Stimulus-specific differences in protein kinase Cδ localization and activation mechanisms in cardiomyocytes

Protein kinase C (PKC) isoforms play key roles in the regulation of cardiac contraction, ischemic preconditioning, and hypertrophy/failure. Models of PKC activation generally focus on lipid cofactor-induced PKC translocation to membranes. This study identifies tyrosine phosphorylation as an additional mechanism that regulates PKCdelta actions in cardiomyocytes. Using immunoblot analysis with antibodies to total PKCdelta and PKCdelta-pY(311), we demonstrate that PKCdelta partitions between soluble and particulate fractions (with little Tyr(311) phosphorylation) in resting cardiomyocytes. Phorbol 12-myristate 13-acetate (PMA) promotes PKCdelta translocation to membranes and phosphorylation at Tyr(311). H2O2 also increases PKCdelta-pY(311) in association with its release from membranes. Both PMA- and H2O2-dependent increases in PKCdelta-pY(311) are mediated by Src family kinases, but they occur via different mechanisms. The H2O2-dependent increase in PKCdelta-pY(311) results from Src activation and increased Src-PKCdelta complex formation. The PMA-dependent increase in PKCdelta-pY(311) results from a lipid cofactor-induced conformational change that renders PKCdelta a better substrate for phosphorylation by precomplexed Src kinases (without Src activation).
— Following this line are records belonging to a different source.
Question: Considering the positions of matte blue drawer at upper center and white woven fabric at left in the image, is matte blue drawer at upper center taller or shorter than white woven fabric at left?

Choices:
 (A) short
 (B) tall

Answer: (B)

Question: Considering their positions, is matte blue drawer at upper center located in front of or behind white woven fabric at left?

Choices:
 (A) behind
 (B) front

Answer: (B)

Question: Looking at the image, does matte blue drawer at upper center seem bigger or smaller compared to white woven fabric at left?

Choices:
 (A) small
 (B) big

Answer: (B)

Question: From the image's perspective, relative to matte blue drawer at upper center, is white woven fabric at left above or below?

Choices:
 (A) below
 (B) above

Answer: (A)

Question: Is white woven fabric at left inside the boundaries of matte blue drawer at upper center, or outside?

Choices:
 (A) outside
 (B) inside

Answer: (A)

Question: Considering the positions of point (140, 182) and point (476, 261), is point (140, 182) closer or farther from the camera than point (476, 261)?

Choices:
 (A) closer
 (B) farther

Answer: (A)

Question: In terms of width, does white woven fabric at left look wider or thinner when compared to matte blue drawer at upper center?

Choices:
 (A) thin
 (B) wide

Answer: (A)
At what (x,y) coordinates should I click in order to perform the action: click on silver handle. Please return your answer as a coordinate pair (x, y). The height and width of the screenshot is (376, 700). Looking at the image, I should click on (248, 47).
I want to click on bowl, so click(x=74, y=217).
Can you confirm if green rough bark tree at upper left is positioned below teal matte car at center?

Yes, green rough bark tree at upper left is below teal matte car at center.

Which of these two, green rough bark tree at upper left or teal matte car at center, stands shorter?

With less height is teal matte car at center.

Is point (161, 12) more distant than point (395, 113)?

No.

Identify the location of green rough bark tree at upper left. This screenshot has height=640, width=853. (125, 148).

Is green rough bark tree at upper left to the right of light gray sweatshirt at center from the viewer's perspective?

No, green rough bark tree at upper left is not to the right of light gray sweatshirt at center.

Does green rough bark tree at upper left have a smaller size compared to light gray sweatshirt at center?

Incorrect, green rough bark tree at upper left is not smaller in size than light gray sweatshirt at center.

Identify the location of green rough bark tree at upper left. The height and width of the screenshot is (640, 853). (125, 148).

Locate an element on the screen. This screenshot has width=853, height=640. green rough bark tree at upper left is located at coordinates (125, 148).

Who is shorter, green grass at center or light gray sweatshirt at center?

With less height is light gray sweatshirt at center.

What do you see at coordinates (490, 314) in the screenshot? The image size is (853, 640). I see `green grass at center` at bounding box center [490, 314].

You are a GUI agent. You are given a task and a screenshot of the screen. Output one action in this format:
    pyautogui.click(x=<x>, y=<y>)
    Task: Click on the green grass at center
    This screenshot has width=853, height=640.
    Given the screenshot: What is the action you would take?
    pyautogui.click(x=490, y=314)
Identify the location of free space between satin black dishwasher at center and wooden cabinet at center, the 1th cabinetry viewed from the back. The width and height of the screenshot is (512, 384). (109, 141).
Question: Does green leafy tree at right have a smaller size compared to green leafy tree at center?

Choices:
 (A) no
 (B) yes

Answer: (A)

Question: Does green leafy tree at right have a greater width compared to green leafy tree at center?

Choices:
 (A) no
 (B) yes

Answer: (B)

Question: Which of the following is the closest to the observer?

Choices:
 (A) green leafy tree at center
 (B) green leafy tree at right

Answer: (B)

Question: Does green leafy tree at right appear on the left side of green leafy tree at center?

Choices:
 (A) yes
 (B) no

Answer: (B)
PKCalpha-Y-311 phosphorylation does not grossly alter the kinetics of PMA- dependent PKCdelta down-regulation. Rather, tyrosine phosphorylation regulates PKCdelta kinase activity. PKCdelta is recovered from the soluble fraction of H2O2-treated cardiomyocytes as a tyrosine-phosphorylated, lipid-independent enzyme with altered substrate specificity. In vitro PKCdelta phosphorylation by Src also increases lipid-independent kinase activity. The magnitude of this effect varies, depending upon the substrate, suggesting that tyrosine phosphorylation fine-tunes PKCdelta substrate specificity. The stimulus-specific modes for PKCdelta signaling identified in this study allow for distinct PKCdelta-mediated phosphorylation events and responses during growth factor stimulation and oxidant stress in cardiomyocytes.